2. Davalı vekili temyiz dilekçesinde özetle; istinaf dilekçesinde ileri sürdüğü sebepleri tekrar etmiş; ayrıca dava konusu taşınmazda bulunan su kuyusunun bedeline hükmedilmesi gerektiğini, müvekkilinin enflasyon karşısında mağdur olduğunu, kamulaştırma bedeline dava tarihinden ödemenin yapıldığı tarihe kadar kamu alacakları için öngörülen en yüksek faiz oranı üzerinden faize hükmedilmesi gerektiğini ileri sürmüştür.
C. Gerekçe
1. Uyuşmazlık ve Hukukî Nitelendirme
Uyuşmazlık, ... olarak davacı idare ile davalı tapu maliki arasındaki kamulaştırma bedelinin tespiti istemine ilişkindir.
2. İlgili Hukuk
1. 6100 sayılı Hukuk Muhakemeleri Kanunu'nun (6100 sayılı Kanun) 369 uncu maddesinin birinci fıkrası ile 370 ve 371 inci maddeleri.
2. 2942 sayılı Kanun'un 10 uncu maddesinin sekizinci fıkrası, 11 inci maddesinin birinci ve ikinci fıkraları.
3. Değerlendirme
1. Bölge adliye mahkemelerinin nihai kararlarının bozulması 6100 sayılı Kanun'un 371 inci maddesinde yer alan sebeplerden birinin varlığı hâlinde mümkündür.

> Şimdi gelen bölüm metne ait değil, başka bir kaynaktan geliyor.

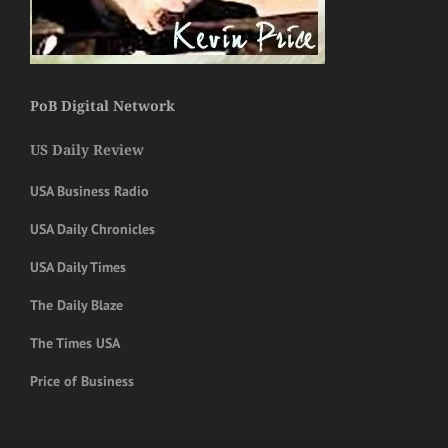
PoB Digital Network
US Daily Review
USA Business Radio
USA Daily Chronicles
USA Daily Times
The Daily Blaze
The Times USA
Price of Business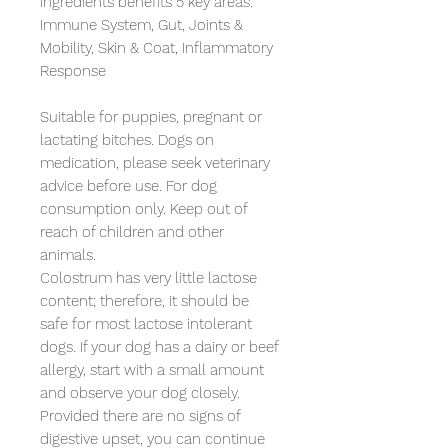
ingredients benefits 5 key areas:

Immune System, Gut, Joints & 
Mobility, Skin & Coat, Inflammatory 
Response

Suitable for puppies, pregnant or 
lactating bitches. Dogs on 
medication, please seek veterinary 
advice before use. For dog 
consumption only. Keep out of 
reach of children and other 
animals. 

Colostrum has very little lactose 
content; therefore, it should be 
safe for most lactose intolerant 
dogs. If your dog has a dairy or beef 
allergy, start with a small amount 
and observe your dog closely. 
Provided there are no signs of 
digestive upset, you can continue 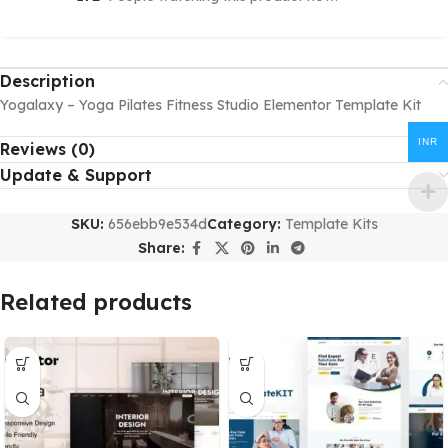
Description
Yogalaxy – Yoga Pilates Fitness Studio Elementor Template Kit
INR
Reviews (0)
Update & Support
SKU:
656ebb9e534d
Category:
Template Kits
Share:
Related products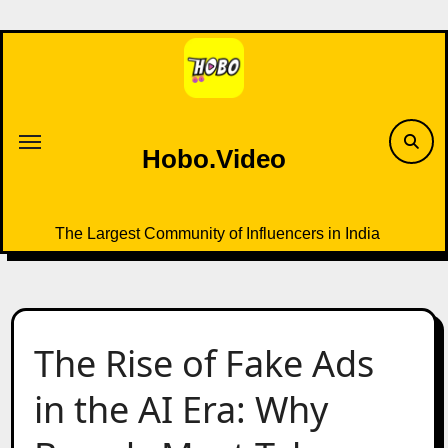
Skip
to
content
Hobo.Video
The Largest Community of Influencers in India
The Rise of Fake Ads
in the AI Era: Why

2. Arazi niteliğindeki Konya ili, ..., Mahallesi 42948 ada 7 parsel sayılı taşınmaza 2942 sayılı Kanun'un 11 inci maddesinin birinci fıkrasının (f) bendi uyarınca gelir metodu esas alınarak değer biçilmesi yöntem olarak doğrudur.
3. 01.08.2023 tarihli ve 32266 sayılı Resmî Gazete'de yayımlanan Anayasa Mahkemesinin 05.04.2023 tarihli ve 2022/83 Esas, 2023/69 Karar sayılı kararı ile 04.11.1983 tarihli ve 2942 sayılı Kanun’un 24.04.2001 tarihli ve 4650 sayılı Kanun’un 5 inci maddesiyle değiştirilen 10 uncu maddesine 11.04.2013 tarihli 6459 sayılı Kanun’un 6 ncı maddesiyle eklenen dokuzuncu fıkrası iptal edilmiştir. Dava 01.08.2023 tarihinden önce açılmıştır. Anayasa’nın 153 üncü maddesinin beşinci fıkrasında yer alan; “İptal kararları geriye yürümez.” hükmü ve Yargıtay İçtihadı Birleştirme Kurulunun; “Her davada açıldığı tarihte tespit edilen vaziyet hükme ittihaz olunması iktiza eylemesine…” gerekçesini içeren 28.11.1956 tarihli ve 15/15 sayılı kararı ile; “Her dava açıldığı tarihteki fiili ve hukukî duruma göre karara bağlanır.” genel hukukî prensibini hâvi Yargıtay Hukuk Genel Kurulunun 10.05.2017 tarihli ve 2017/3-990 Esas, 2017/954 Karar sayılı kararları nazara alındığında kamulaştırma bedeline 2942 sayılı Kanun’un 10 uncu maddesinin dokuzuncu fıkrası gereğince davanın açıldığı tarihten 4 ay sonrasından başlamak üzere yasal faiz uygulanmasında bir isabetsizlik bulunmamaktadır.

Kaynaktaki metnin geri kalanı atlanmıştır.